Learning to generalize to domains that are unseen during training is a challenging problem. One approach to domain generalization or out-of-distribution generalization is based on reducing variation due to sets or environments one has access to during training. For example, one can align features of different environments (Muandet2013DomainGV; Sun2016DeepCC) or use data-augmentation to help prevent overfitting to environment-specific features (Carlucci2019DomainGB; Zhou2020DeepDI). At one extreme, domain adaptation assumes access to unlabeled test examples whose distribution can be then matched in the feature space (e.g, (Ganin2016DomainAdversarialTO)).

More recent approaches build on causal invariance as the foundation for out-of-distribution generalization. The key assumption is that the available training environments represent nuisance variation, realized by intervening on non-causal variables in the underlying Structural Causal Model (Pearl2000CausalityMR). Since causal relationships can be assumed to remain invariant across the training environments as well as any unseen environments, a number of recent approaches (Peters2015CausalIU; Arjovsky2019InvariantRM; Krueger2020OutofDistributionGV) tailor their objectives to remove spurious (non-causal) features specific to training environments.

In this paper, we propose a simple robust criterion termed Transfer Risk Minimization (TRM). The goal of TRM is to directly translate model’s ability to generalize across environments into a learning objective. As in prior work, we decompose the model into a feature mapping and a predictor operating on the features. Our transfer risk in this setting measures the average risk of applying the optimal predictor learned in one environment to examples from another adversarially chosen environment. The feature representation is then tailored to support such robust transfer. Although our work is greatly inspired by IRM (Arjovsky2019InvariantRM), we show that TRM serves as a better out-of-distribution criterion with both empirical and theoretical analysis in non-linear case. We further show that the TRM objective decomposes into two terms, direct transfer term and a weighted gradient-matching term with connections to meta-learning. We then propose an alternating updating algorithm for optimizing TRM.

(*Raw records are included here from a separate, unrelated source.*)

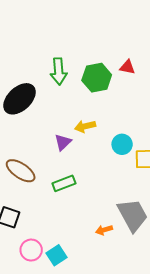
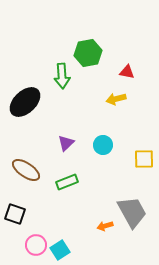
green hexagon: (97, 78) -> (88, 53), moved
yellow arrow: (85, 126) -> (116, 99), moved
cyan circle: (122, 144) -> (103, 145), moved

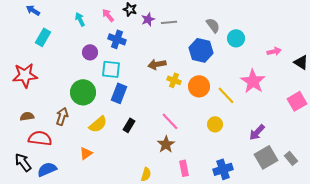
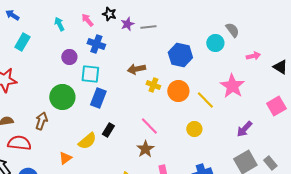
gray semicircle: (213, 25) -> (232, 30), moved
yellow semicircle: (98, 124) -> (87, 141), moved
purple arrow: (257, 132) -> (244, 129), moved

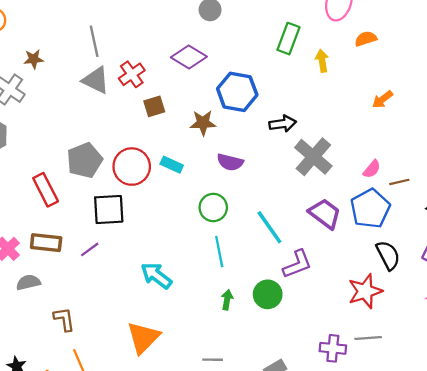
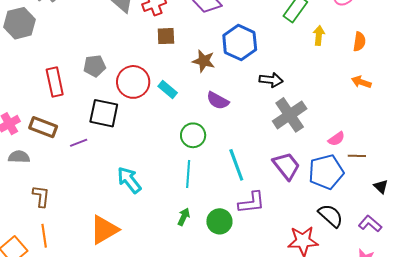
orange semicircle: (366, 39) -> (359, 42), moved, turned 102
orange arrow: (382, 99) -> (361, 82), turned 42
gray pentagon: (85, 160) -> (95, 66), size x0.7
black semicircle: (388, 255) -> (331, 216), turned -36

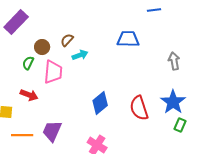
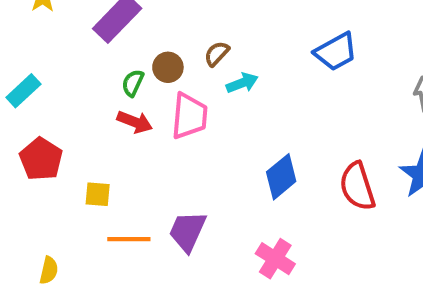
blue trapezoid: (128, 39) -> (336, 52), turned 150
green semicircle: (28, 63) -> (133, 83), moved
red arrow: (29, 95) -> (135, 122), moved

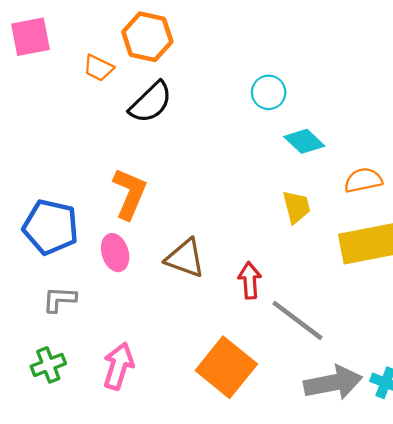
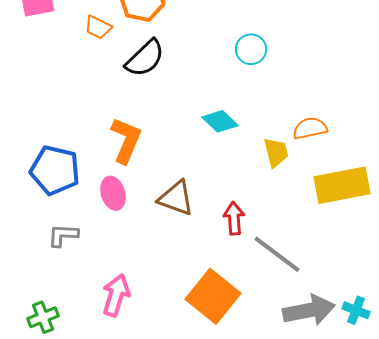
cyan diamond: (304, 141) -> (220, 121), moved
orange semicircle: (363, 180) -> (310, 128), moved
green cross: (48, 365) -> (43, 317), moved

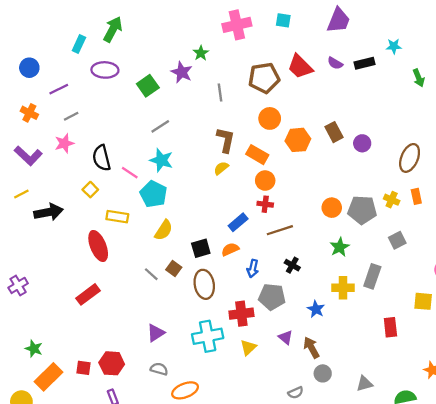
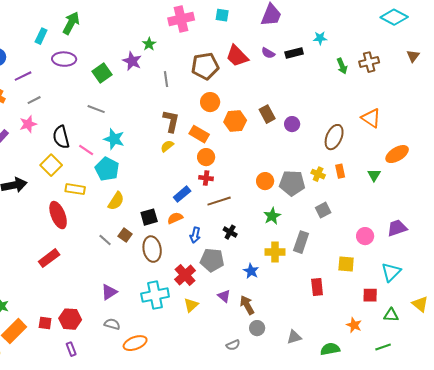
gray line: (160, 126) -> (96, 109), moved, turned 54
yellow square: (90, 190) -> (51, 165), size x1.5
red cross: (241, 314) -> (185, 275), turned -35

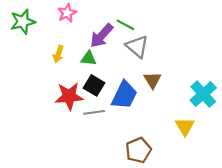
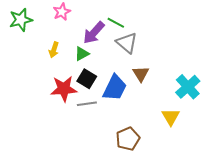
green triangle: (89, 58) -> (82, 54), turned -35

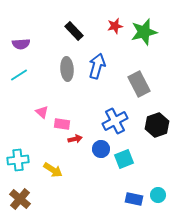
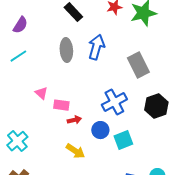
purple semicircle: (21, 44) -> (20, 25), turned -54
cyan cross: (18, 160) -> (17, 141), turned -35
yellow arrow: (53, 170) -> (75, 151), moved

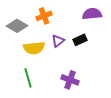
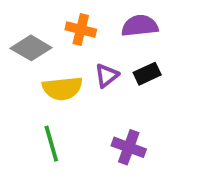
purple semicircle: (92, 14) -> (140, 26), moved
orange cross: (44, 16) -> (81, 29), turned 35

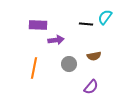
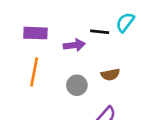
purple arrow: (56, 40) -> (74, 45), moved
orange line: (34, 68) -> (34, 72), moved

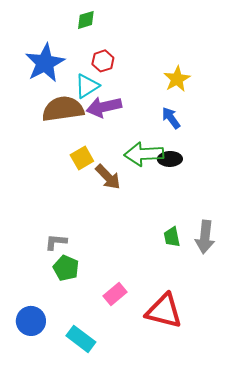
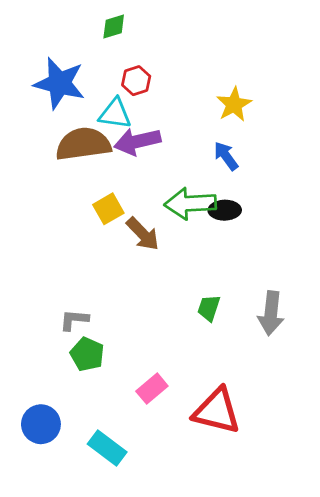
blue star: (45, 63) -> (59, 83), turned -30
cyan triangle: (87, 86) -> (115, 114), turned 40
green trapezoid: (172, 237) -> (209, 308), moved, turned 30

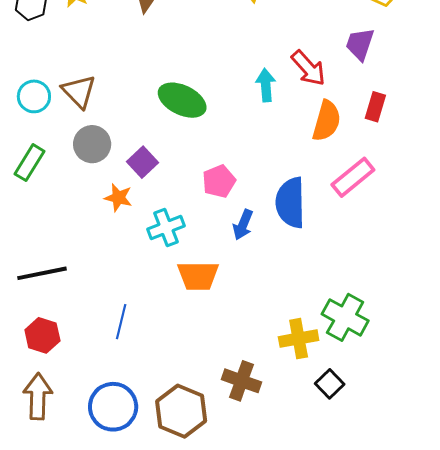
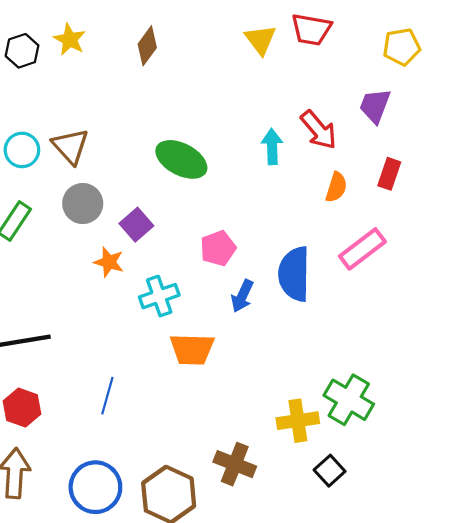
orange semicircle: (327, 121) -> (336, 187), size x0.7

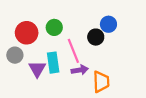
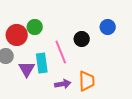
blue circle: (108, 24) -> (108, 27), moved
green circle: (54, 27) -> (35, 27), moved
purple arrow: (80, 70) -> (63, 84), moved

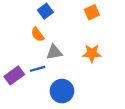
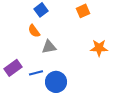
orange star: (92, 53) -> (99, 48), moved
blue line: (38, 69) -> (36, 73), moved

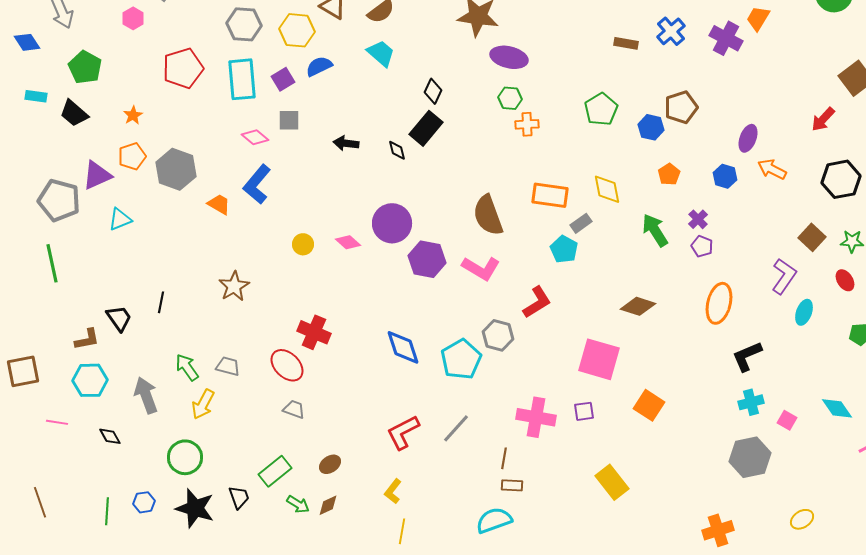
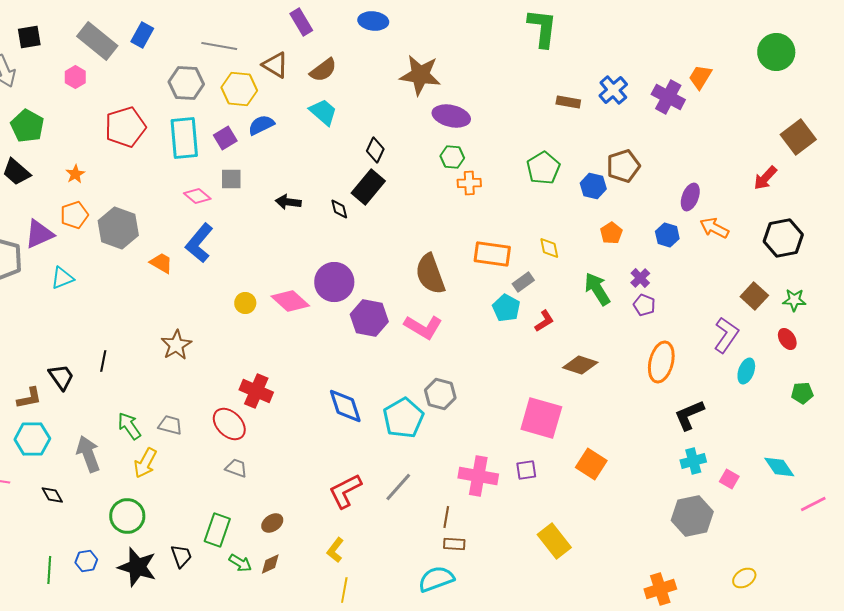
yellow diamond: (607, 189) -> (549, 248), size x0.7
pink diamond: (348, 242) -> (290, 301), size x1.5
red L-shape: (537, 302) -> (544, 321), moved, size x0.7
green rectangle: (275, 471) -> (217, 530), turned -32

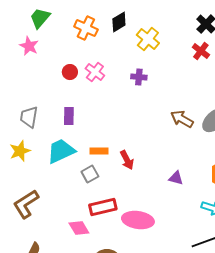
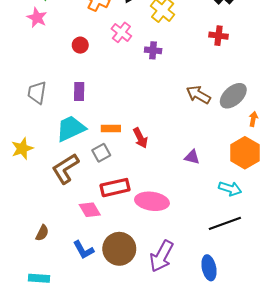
red cross: (201, 51) -> (218, 36), moved, turned -30
pink cross: (95, 72) -> (121, 32), moved
yellow star: (20, 151) -> (22, 149), moved
brown L-shape: (26, 204) -> (65, 169), moved

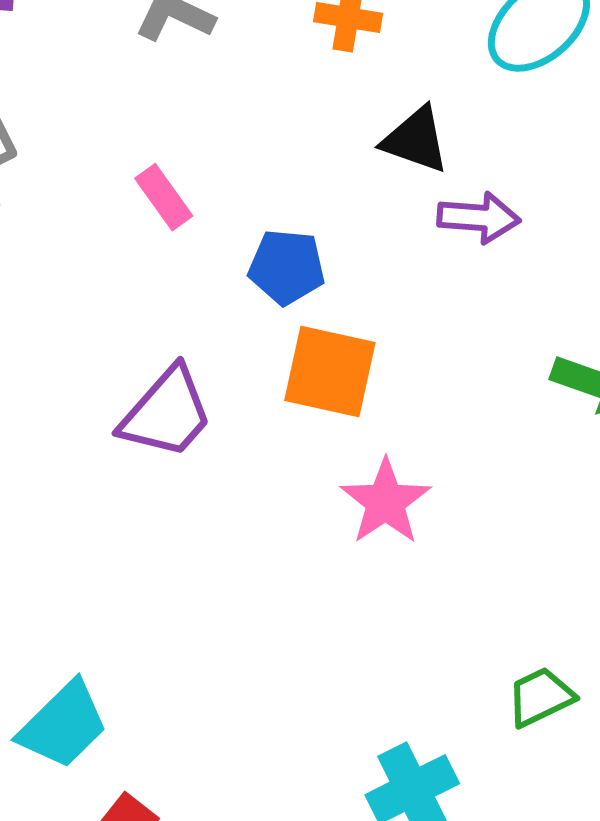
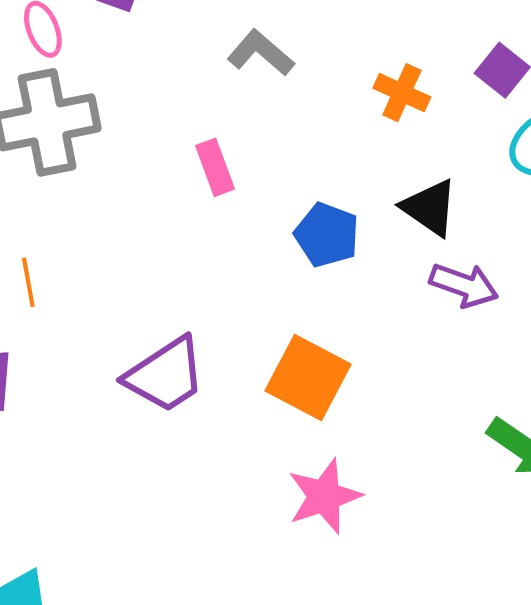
pink rectangle: (164, 197) -> (215, 167), moved
blue pentagon: (287, 267) -> (327, 235), moved

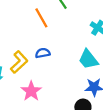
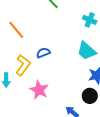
orange line: (41, 18) -> (16, 30), moved

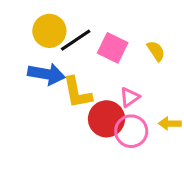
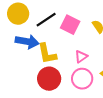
yellow circle: (49, 31) -> (18, 14), moved
red circle: (107, 119) -> (49, 79), moved

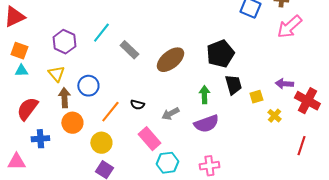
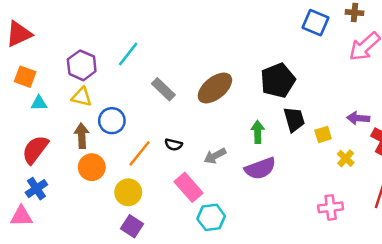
gray rectangle: (129, 50) -> (163, 89), moved
cyan triangle: (21, 71) -> (39, 103), moved
yellow triangle: (56, 74) -> (82, 97), moved, turned -36
blue cross: (40, 139) -> (36, 189), moved, turned -30
pink cross: (209, 166) -> (331, 207), moved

To evaluate robustness we introduce two patterns of environment shifts based on 10C-CMNIST and SceneCOCO datasets. We construct these controlled settings so as to exercise different combinations of invariant and non-causal features, highlighting the impact of non-causal features in the training environments. In the absence of non-causal confounders, we show that all the methods achieve decent out-of-distribution generalization. When non-causal features are present, however, TRM offers greater robustness against biased training environments. We further demonstrate that our approach leads to good performance on the two real-world datasets, PACS and Office-Home.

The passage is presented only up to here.